Patricia Thomas is the first holder of the Knight Chair in Health and Medical Journalism at Grady College of Journalism and Mass Communication, University of Georgia. She leads UGA’s master’s degree program in health and medical journalism, organizes professional workshops for journalists working for traditional and ethnic news organizations, and does media training for students and professionals in public health, medicine and the sciences. She has written about medicine, public health, and life science research for many years and from 1991 to early 1997 was editor of the Harvard Health Letter. For her book “Big Shot: Passion, Politics, and the Struggle for an AIDS Vaccine” (PublicAffairs, September 2001), Thomas won the 1998 Leonard Silk Journalism Fellowship and the 2002 Ralph A. Deterling Award of Distinction from the American Medical Writers Association New England Chapter. Thomas was also one of the first healthy volunteers injected with an experimental HIV vaccine.

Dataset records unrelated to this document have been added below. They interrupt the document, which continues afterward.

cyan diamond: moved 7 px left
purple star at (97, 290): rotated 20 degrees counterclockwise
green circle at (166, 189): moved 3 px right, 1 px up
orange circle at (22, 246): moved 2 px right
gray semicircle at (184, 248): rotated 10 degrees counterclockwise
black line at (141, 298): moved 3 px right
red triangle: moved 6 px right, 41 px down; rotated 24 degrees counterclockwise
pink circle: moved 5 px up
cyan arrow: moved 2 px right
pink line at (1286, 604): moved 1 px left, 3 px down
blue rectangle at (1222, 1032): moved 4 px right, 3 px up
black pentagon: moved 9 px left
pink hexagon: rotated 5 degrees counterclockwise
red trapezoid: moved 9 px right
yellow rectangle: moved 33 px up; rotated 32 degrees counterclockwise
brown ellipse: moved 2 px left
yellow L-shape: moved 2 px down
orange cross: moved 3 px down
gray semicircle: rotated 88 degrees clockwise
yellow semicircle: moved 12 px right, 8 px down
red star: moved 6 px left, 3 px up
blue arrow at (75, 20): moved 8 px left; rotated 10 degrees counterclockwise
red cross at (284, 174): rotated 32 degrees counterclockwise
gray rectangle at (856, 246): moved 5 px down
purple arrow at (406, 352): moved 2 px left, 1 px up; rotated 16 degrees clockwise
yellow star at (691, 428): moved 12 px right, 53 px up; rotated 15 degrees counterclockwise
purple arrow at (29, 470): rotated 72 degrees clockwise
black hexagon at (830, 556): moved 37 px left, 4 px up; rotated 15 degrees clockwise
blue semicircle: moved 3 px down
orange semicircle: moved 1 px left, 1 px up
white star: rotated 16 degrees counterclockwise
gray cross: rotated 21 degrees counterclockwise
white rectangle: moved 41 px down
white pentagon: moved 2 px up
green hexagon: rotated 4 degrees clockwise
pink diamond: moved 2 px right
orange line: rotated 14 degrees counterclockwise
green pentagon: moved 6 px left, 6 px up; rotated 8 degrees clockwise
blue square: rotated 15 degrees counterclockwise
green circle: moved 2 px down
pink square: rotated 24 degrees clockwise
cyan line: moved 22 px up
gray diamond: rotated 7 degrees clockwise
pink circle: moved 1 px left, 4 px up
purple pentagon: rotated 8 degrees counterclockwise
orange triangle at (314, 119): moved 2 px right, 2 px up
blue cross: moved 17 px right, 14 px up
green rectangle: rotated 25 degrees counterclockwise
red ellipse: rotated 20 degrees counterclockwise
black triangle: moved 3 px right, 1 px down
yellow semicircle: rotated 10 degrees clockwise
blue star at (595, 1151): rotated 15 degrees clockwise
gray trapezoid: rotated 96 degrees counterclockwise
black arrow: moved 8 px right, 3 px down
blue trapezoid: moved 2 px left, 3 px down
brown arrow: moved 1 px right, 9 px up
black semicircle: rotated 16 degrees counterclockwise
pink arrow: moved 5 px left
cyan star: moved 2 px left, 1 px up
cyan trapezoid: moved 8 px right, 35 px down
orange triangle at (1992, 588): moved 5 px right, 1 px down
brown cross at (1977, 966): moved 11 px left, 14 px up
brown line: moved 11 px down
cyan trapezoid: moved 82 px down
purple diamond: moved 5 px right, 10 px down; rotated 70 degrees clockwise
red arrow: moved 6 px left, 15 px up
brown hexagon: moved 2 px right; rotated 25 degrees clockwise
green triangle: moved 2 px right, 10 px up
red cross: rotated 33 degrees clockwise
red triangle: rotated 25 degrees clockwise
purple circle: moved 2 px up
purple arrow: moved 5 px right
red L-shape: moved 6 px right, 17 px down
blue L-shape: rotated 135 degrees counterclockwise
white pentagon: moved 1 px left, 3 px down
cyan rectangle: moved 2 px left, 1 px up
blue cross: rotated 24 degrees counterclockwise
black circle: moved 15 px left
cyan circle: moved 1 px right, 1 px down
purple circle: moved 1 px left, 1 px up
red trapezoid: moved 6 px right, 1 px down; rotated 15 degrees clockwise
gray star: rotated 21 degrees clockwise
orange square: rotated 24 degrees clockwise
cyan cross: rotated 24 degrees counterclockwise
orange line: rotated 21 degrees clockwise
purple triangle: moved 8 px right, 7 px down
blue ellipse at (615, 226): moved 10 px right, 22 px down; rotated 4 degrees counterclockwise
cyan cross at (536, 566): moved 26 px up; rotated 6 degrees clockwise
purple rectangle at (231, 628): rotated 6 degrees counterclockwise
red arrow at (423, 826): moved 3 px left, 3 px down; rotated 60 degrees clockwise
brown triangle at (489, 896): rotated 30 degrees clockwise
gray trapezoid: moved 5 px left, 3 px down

She has been a Knight Science Journalism Fellow at the Massachusetts Institute of Technology and in 2002-2003 was the Visiting Scholar at the Knight Center for Science and Medical Journalism at Boston University. During that year, Thomas taught graduate students, wrote a monograph analyzing news management and reporting during the anthrax attacks of 2001, and wrote a chapter for “The War on Our Freedoms: Civil Liberties in an Age of Terrorism”. She analyzed how post-9/11 laws such as the Patriot Act affect infectious disease research. Thomas is a member of the Editorial Board of the University of Georgia Press.

Ellen-Marie Whelan is a Senior Advisor at the Innovation Center within the Centers for Medicare & Medicaid Services where she is working to develop, implement and test innovative payment and service delivery models strengthening primary care, accountable care, perinatal care, and community-based population health. She coordinates the Pediatric portfolio across the Innovation Center´╗┐. Previously, Dr. Whelan was the Associate Director of Health Policy at the Center for American Progress where her research, publications, and speaking engagements focused on development and passage of the Patient Protection and Affordable Care Act, system delivery and payment reform, safety net providers, primary care, health workforce policy, and prevention. During health reform she was an invited guest by many media outlets including NPR, C-SPAN, Bloomberg TV, BBC World Service, and MarketPlace Radio and has been cited in the Wall Street Journal, Washington Post, The Economist, National Journal, Reuters, AP, Gannet, and Congressional Quarterly.  Prior to joining CAP, she was a health policy advisor in the U.S. Senate for five years - working for both Senate Democratic Leader Tom Daschle and as Staff Director for the Subcommittee on Aging to the U.S. Senate Committee on Health, Education, Labor and Pensions with Senator Barbara Mikulski.  In this capacity she worked on developing and passing legislation related to Medicare, Medicaid, CHIP, public health and the FDA.

Before coming to Capitol Hill, Dr. Whelan was a health services researcher and faculty member at the University of Pennsylvania and Johns Hopkins University and practiced as nurse practitioner for over a decade. She has worked in a variety of primary care settings and started an adolescent primary care clinic in West Philadelphia. For this effort she received the Secretary's Award for Innovations in Health Promotion and Disease Prevention, presented by Donna Shalala and was one of the first nurse practitioners in Pennsylvania to obtain an independent Medicaid provider number. In 2011 the American Association of Colleges of Nursing (AACN) honored Dr. Whelan with their Luminary Award acknowledging her contributions in public policy. Dr. Whelan holds a bachelor's degree from Georgetown University, a master's degree and Ph.D. in nursing and health policy from the University of Pennsylvania and The Leonard Davis Institute of Health Economics and completed a postdoctoral fellowship in primary care policy at the Johns Hopkins School of Public Health.

 


"The time is now for nurse leaders to engage in critical thinking, analysis and reflection, and to apply our knowledge in crafting salient, sanguine health policy."